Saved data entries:
--- --- ---
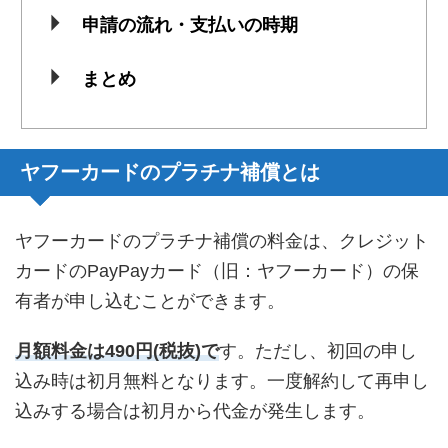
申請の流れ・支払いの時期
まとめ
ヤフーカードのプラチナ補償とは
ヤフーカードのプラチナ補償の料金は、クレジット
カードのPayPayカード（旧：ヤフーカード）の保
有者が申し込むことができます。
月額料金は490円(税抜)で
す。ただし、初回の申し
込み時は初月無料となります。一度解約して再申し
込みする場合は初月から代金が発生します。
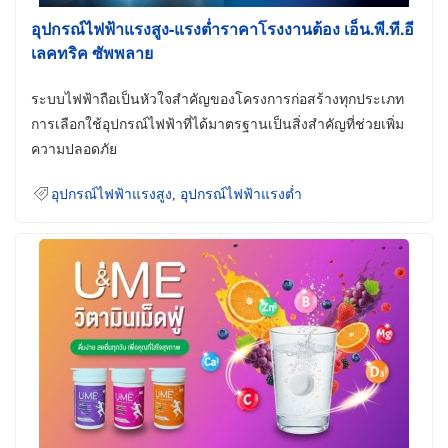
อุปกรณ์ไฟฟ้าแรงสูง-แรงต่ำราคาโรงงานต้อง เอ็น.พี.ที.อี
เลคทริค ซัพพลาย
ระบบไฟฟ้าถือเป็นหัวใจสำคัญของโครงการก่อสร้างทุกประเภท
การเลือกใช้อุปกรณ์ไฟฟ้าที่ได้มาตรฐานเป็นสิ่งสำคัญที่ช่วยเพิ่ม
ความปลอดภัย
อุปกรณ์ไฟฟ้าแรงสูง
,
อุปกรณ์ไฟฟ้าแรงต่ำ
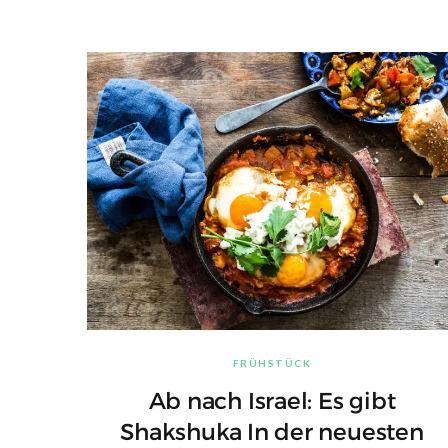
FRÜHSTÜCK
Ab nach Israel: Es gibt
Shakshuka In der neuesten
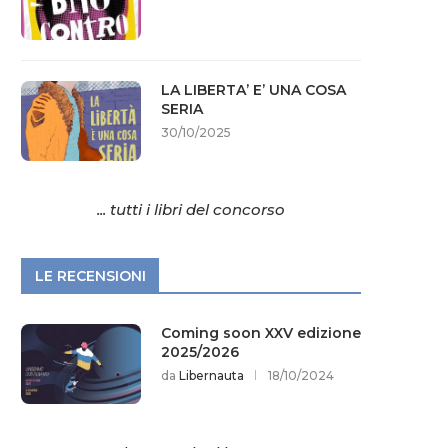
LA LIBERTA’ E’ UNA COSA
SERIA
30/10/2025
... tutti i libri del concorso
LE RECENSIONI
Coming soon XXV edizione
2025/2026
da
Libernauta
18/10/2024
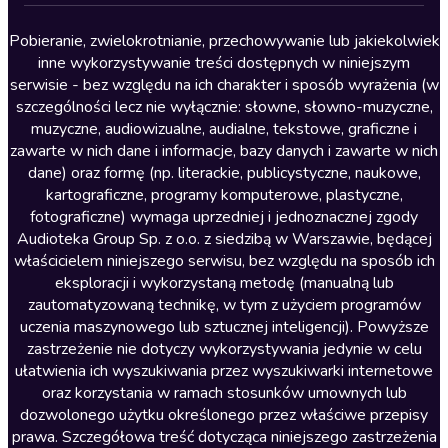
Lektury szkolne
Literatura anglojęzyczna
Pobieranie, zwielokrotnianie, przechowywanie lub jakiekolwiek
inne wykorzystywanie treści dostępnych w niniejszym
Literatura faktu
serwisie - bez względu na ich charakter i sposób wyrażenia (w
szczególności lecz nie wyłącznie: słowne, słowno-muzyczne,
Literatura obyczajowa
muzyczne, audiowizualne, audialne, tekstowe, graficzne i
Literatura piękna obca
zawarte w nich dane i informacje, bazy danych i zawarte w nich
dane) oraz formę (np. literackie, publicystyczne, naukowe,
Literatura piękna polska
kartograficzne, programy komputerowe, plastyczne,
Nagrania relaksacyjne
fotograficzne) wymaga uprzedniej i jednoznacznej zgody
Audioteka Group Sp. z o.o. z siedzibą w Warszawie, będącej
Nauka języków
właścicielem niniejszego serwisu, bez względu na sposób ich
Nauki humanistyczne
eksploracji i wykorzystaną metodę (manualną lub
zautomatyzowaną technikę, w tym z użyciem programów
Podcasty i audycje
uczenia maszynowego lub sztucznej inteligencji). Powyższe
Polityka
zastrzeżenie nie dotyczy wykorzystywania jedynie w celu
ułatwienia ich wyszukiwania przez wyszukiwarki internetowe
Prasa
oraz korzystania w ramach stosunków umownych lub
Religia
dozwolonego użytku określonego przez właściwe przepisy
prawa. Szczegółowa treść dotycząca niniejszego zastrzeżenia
--- --- ---
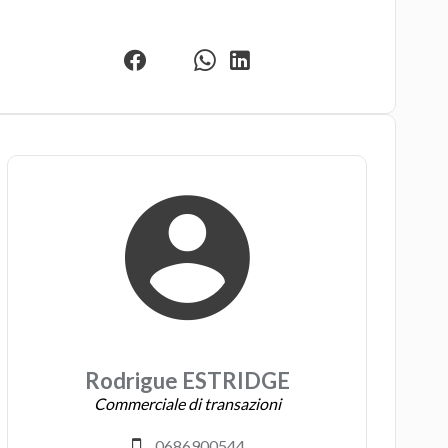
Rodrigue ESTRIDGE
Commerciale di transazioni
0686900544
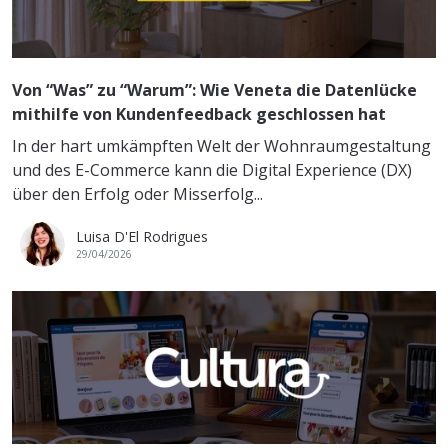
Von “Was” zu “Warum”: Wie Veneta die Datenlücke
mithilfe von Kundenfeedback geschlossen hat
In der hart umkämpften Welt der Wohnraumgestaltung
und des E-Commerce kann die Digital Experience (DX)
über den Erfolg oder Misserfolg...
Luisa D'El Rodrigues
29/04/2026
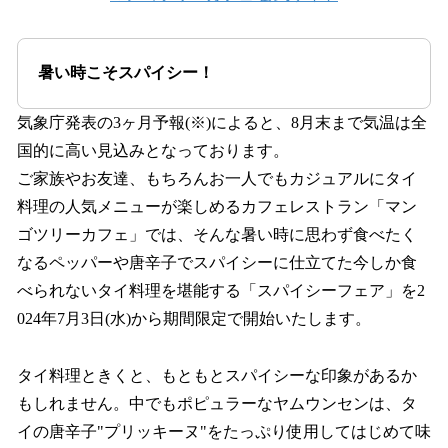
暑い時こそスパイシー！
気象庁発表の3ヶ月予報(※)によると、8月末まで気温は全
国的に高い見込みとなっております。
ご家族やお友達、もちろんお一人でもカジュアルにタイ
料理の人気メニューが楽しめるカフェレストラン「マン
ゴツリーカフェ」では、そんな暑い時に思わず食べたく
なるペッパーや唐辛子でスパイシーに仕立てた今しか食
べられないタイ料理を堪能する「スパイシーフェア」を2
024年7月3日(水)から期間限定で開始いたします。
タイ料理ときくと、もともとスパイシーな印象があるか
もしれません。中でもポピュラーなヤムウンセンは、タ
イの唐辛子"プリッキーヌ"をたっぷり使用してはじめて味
--- --- ---
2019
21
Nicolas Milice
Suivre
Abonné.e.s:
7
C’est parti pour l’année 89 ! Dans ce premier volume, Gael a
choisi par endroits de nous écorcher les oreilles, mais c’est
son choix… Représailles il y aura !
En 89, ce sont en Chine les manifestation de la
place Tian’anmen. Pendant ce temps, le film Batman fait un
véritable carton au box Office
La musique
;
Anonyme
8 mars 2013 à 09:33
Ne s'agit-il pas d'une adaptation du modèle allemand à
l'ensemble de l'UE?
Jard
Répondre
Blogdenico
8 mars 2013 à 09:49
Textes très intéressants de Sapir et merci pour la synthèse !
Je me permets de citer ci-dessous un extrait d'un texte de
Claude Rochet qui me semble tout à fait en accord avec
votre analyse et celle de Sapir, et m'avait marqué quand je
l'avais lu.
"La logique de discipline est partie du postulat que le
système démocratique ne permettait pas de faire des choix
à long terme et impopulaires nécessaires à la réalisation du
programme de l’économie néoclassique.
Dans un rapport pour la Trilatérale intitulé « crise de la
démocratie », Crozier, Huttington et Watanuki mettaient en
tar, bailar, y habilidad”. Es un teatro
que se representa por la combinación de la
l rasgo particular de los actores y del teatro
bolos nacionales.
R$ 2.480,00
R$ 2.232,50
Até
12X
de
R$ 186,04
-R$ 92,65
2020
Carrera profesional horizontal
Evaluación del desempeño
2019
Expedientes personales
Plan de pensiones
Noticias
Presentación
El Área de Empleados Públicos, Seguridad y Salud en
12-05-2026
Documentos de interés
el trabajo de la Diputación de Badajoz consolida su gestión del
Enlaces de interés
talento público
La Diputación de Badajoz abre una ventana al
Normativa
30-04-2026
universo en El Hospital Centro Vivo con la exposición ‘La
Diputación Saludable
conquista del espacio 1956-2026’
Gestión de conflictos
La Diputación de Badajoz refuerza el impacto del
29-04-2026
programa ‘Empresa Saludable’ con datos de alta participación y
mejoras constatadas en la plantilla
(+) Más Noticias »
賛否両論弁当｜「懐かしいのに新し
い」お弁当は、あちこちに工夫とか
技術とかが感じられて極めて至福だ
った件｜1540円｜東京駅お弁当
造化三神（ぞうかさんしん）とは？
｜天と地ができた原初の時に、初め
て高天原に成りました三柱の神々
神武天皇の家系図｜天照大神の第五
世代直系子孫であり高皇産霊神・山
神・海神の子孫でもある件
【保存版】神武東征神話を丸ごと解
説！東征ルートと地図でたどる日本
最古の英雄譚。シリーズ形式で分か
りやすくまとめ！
--- --- ---
▸ Exercise: From the data above, gather every line that includes the word "าแรงส".

▸ Result below:
อุปกรณ์ไฟฟ้าแรงสูง-แรงต่ำราคาโรงงานต้อง เอ็น.พี.ที.อี
อุปกรณ์ไฟฟ้าแรงสูง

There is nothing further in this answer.